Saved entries
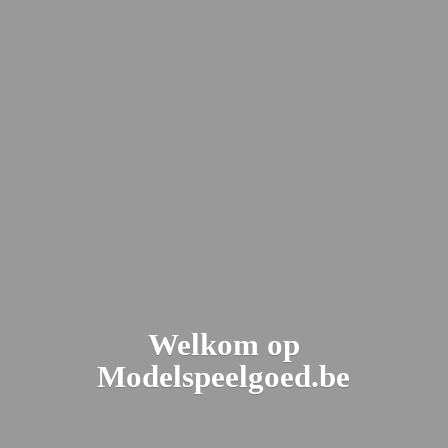
Welkom
op
Modelspeelgoed.be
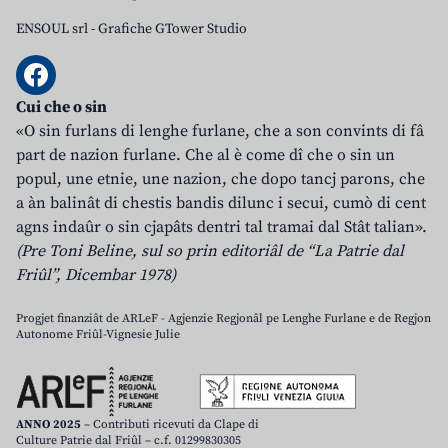
ENSOUL srl
-
Grafiche GTower Studio
Cui che o sin
«O sin furlans di lenghe furlane, che a son convints di fâ
part de nazion furlane. Che al è come dî che o sin un
popul, une etnie, une nazion, che dopo tancj parons, che
a àn balinât di chestis bandis dilunc i secui, cumò di cent
agns indaûr o sin cjapâts dentri tal tramai dal Stât talian».
(Pre Toni Beline, sul so prin editoriâl de “La Patrie dal
Friûl”, Dicembar 1978)
Progjet finanziât de ARLeF - Agjenzie Regjonâl pe Lenghe Furlane e de Regjon
Autonome Friûl-Vignesie Julie
ANNO 2025
– Contributi ricevuti da Clape di
Culture Patrie dal Friûl – c.f. 01299830305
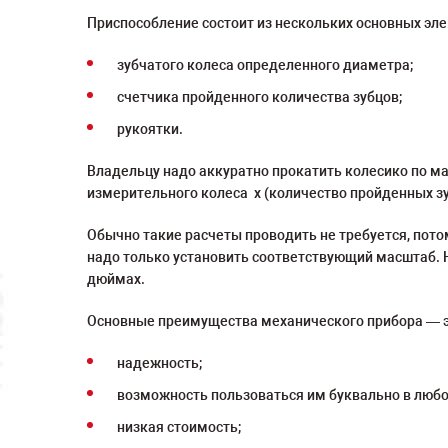
Приспособление состоит из нескольких основных эл
зубчатого колеса определенного диаметра;
счетчика пройденного количества зубцов;
рукоятки.
Владельцу надо аккуратно прокатить колесико по м
измерительного колеса х (количество пройденных зуб
Обычно такие расчеты проводить не требуется, пото
надо только установить соответствующий масштаб. Н
дюймах.
Основные преимущества механического прибора — э
надежность;
возможность пользоваться им буквально в любой 
низкая стоимость;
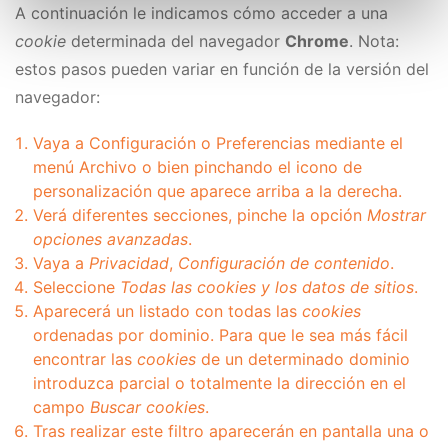
A continuación le indicamos cómo acceder a una
cookie
determinada del navegador
Chrome
. Nota:
estos pasos pueden variar en función de la versión del
navegador:
Vaya a Configuración o Preferencias mediante el
menú Archivo o bien pinchando el icono de
personalización que aparece arriba a la derecha.
Verá diferentes secciones, pinche la opción
Mostrar
opciones avanzadas
.
Vaya a
Privacidad
,
Configuración de contenido
.
Seleccione
Todas las
cookies
y los datos de sitios
.
Aparecerá un listado con todas las
cookies
ordenadas por dominio. Para que le sea más fácil
encontrar las
cookies
de un determinado dominio
introduzca parcial o totalmente la dirección en el
campo
Buscar cookies
.
Tras realizar este filtro aparecerán en pantalla una o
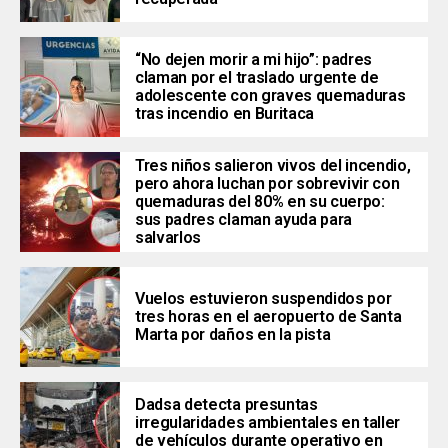
“No dejen morir a mi hijo”: padres
claman por el traslado urgente de
adolescente con graves quemaduras
tras incendio en Buritaca
Tres niños salieron vivos del incendio,
pero ahora luchan por sobrevivir con
quemaduras del 80% en su cuerpo:
sus padres claman ayuda para
salvarlos
Vuelos estuvieron suspendidos por
tres horas en el aeropuerto de Santa
Marta por daños en la pista
Dadsa detecta presuntas
irregularidades ambientales en taller
de vehículos durante operativo en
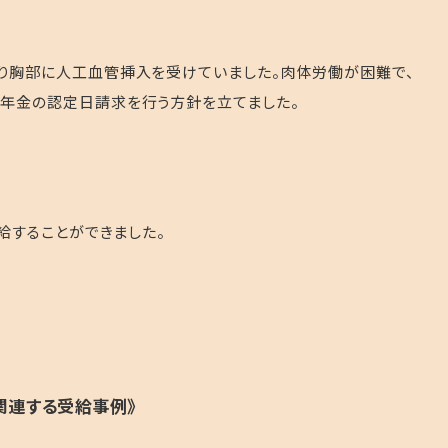
り胸部に人工血管挿入を受けていました。肉体労働が困難で、
生年金の認定日請求を行う方針を立てました。
給することができました。
関連する受給事例》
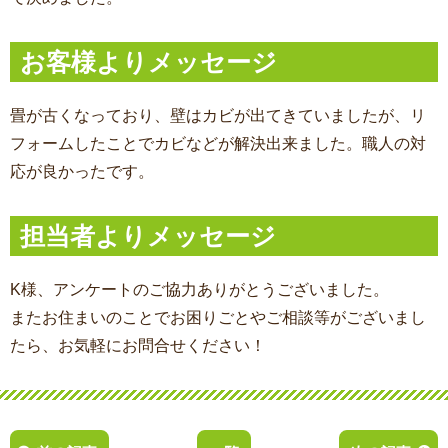
お客様よりメッセージ
畳が古くなっており、壁はカビが出てきていましたが、リ
フォームしたことでカビなどが解決出来ました。職人の対
応が良かったです。
担当者よりメッセージ
K様、アンケートのご協力ありがとうございました。
またお住まいのことでお困りごとやご相談等がございまし
たら、お気軽にお問合せください！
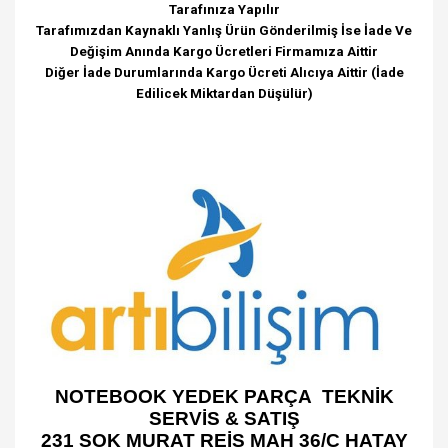
Tarafınıza Yapılır
Tarafımızdan Kaynaklı Yanlış Ürün Gönderilmiş İse İade Ve
Değişim Anında Kargo Ücretleri Firmamıza Aittir
Diğer İade Durumlarında Kargo Ücreti Alıcıya Aittir (İade
Edilicek Miktardan Düşülür)
NOTEBOOK YEDEK PARÇA TEKNİK
SERVİS & SATIŞ
231 SOK MURAT REİS MAH 36/C HATAY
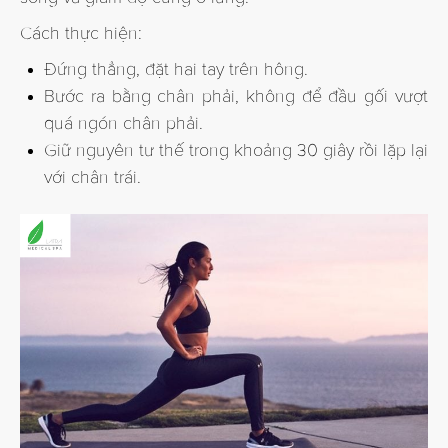
Cách thực hiện:
Đứng thẳng, đặt hai tay trên hông.
Bước ra bằng chân phải, không để đầu gối vượt
quá ngón chân phải.
Giữ nguyên tư thế trong khoảng 30 giây rồi lặp lại
với chân trái.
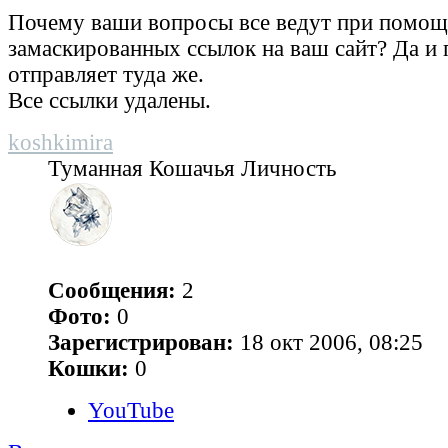
Почему ваши вопросы все ведут при помо
замаскированных ссылок на ваш сайт? Да и 
отправляет туда же.
Все ссылки удалены.
koshkimira
Туманная Кошачья Личность
Сообщения:
2
Фото:
0
Зарегистрирован:
18 окт 2006, 08:25
Кошки:
0
YouTube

- _Work request_:
In the records above, collect each line with "Configuración".

- _Solution_:
Vaya a Configuración o Preferencias mediante el
Configuración de contenido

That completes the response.